From this new lens of animal-experience, I can begin to explain more thoroughly a number of other things, such as my paradoxical experience at Teaching Drum. I can begin to understand why it was both an empowering and a disempowering experience, why it helped me grow up and traumatize me simultaneously.
It was empowering and positive for me to the extent that I followed my inner drive to break out of domestication in mainstream life, to enter a flow of being that was connected to the woods life around me, to be a human animal living in much closer contact with nature.
It was disempowering and negative to the extent that it crushed my fragile sense of joy and exploration in my newly-inhabited animal self, by employing forceful methods and psychological acrobatics and manipulations to maintain my position. Even a love of chocolate can be destroyed by oppression.

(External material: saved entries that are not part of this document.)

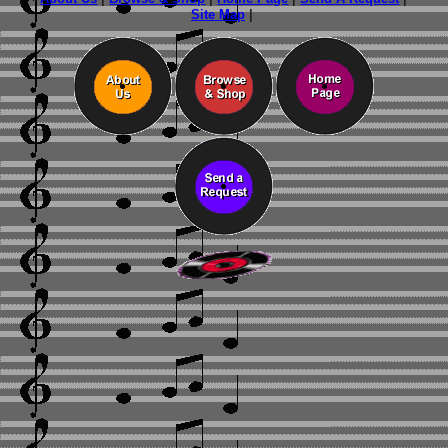
Site Map
|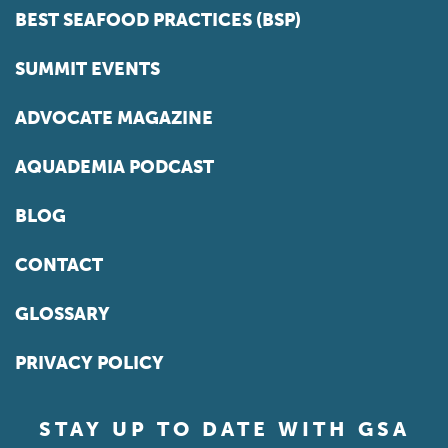
BEST SEAFOOD PRACTICES (BSP)
SUMMIT EVENTS
ADVOCATE MAGAZINE
AQUADEMIA PODCAST
BLOG
CONTACT
GLOSSARY
PRIVACY POLICY
STAY UP TO DATE WITH GSA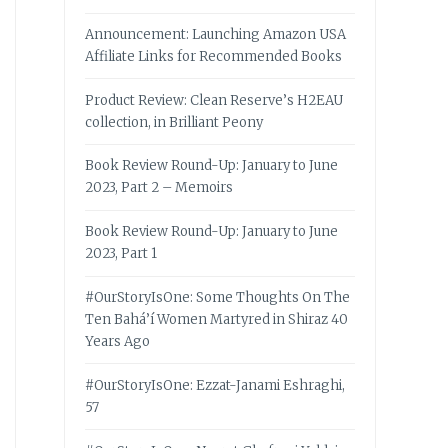
Announcement: Launching Amazon USA
Affiliate Links for Recommended Books
Product Review: Clean Reserve’s H2EAU
collection, in Brilliant Peony
Book Review Round-Up: January to June
2023, Part 2 – Memoirs
Book Review Round-Up: January to June
2023, Part 1
#OurStoryIsOne: Some Thoughts On The
Ten Bahá’í Women Martyred in Shiraz 40
Years Ago
#OurStoryIsOne: Ezzat-Janami Eshraghi,
57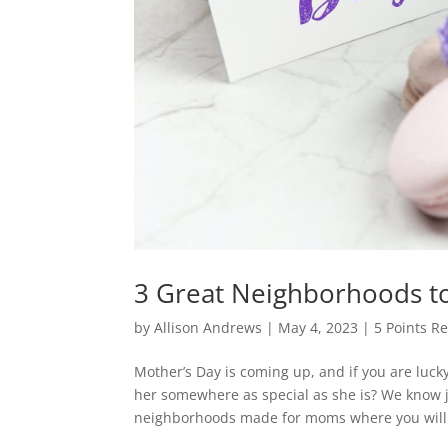
3 Great Neighborhoods t
by
Allison Andrews
|
May 4, 2023
|
5 Points Re
Mother’s Day is coming up, and if you are luck
her somewhere as special as she is? We know j
neighborhoods made for moms where you will.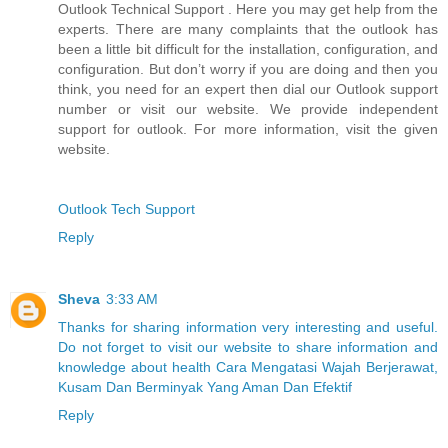
Outlook Technical Support . Here you may get help from the
experts. There are many complaints that the outlook has
been a little bit difficult for the installation, configuration, and
configuration. But don’t worry if you are doing and then you
think, you need for an expert then dial our Outlook support
number or visit our website. We provide independent
support for outlook. For more information, visit the given
website.
Outlook Tech Support
Reply
Sheva
3:33 AM
Thanks for sharing information very interesting and useful.
Do not forget to visit our website to share information and
knowledge about health Cara Mengatasi Wajah Berjerawat,
Kusam Dan Berminyak Yang Aman Dan Efektif
Reply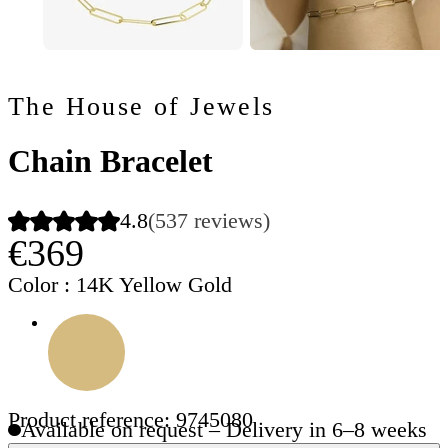
The House of Jewels
Chain Bracelet
4.8
(537 reviews)
€369
Color
: 14K Yellow Gold
Product reference: 9745080
Available on request – Delivery in 6–8 weeks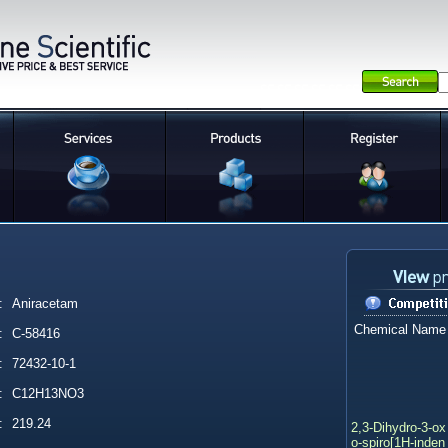
:
Aniracetam
Chemical Name
:
C-58416
:
72432-10-1
:
C12H13NO3
:
219.24
2,3-Dihydro-3-ox
o-spiro[1H-inden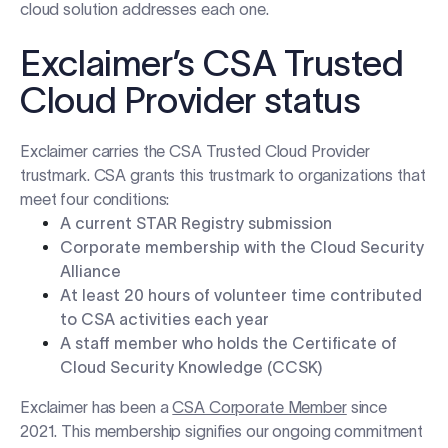
cloud solution addresses each one.
Exclaimer’s CSA Trusted
Cloud Provider status
Exclaimer carries the CSA Trusted Cloud Provider
trustmark. CSA grants this trustmark to organizations that
meet four conditions:
A current STAR Registry submission
Corporate membership with the Cloud Security
Alliance
At least 20 hours of volunteer time contributed
to CSA activities each year
A staff member who holds the Certificate of
Cloud Security Knowledge (CCSK)
Exclaimer has been a
CSA Corporate Member
since
2021. This membership signifies our ongoing commitment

The basic fount that I need to drink from is a joy of being alive. It’s not, I think, the type of spiritual joy that the word usually connotes. It’s a raw, aggressive exuberance that has a hint of violence and rage and cruelty in it, but only insofar as those are part of life. “Respect for life” and “joy in life” are oft-used phrases that carry gentle undercurrents, but that gentleness cannot encompass the violence of hunting prey, the forcefulness of giving birth, the power of a lightning strike, all of which display the power of life as much as enjoying a sunny day by a gently flowing river.
Past experiences I have sought have been attempts by me to seek out that dark animal joy, in whole or in part. The conundrum is that any attempt to systematize that experience destroys it. To be animal is to be wild. To be wild is to be beyond true control. Inner wildness is not to be tamed, only to be partnered with.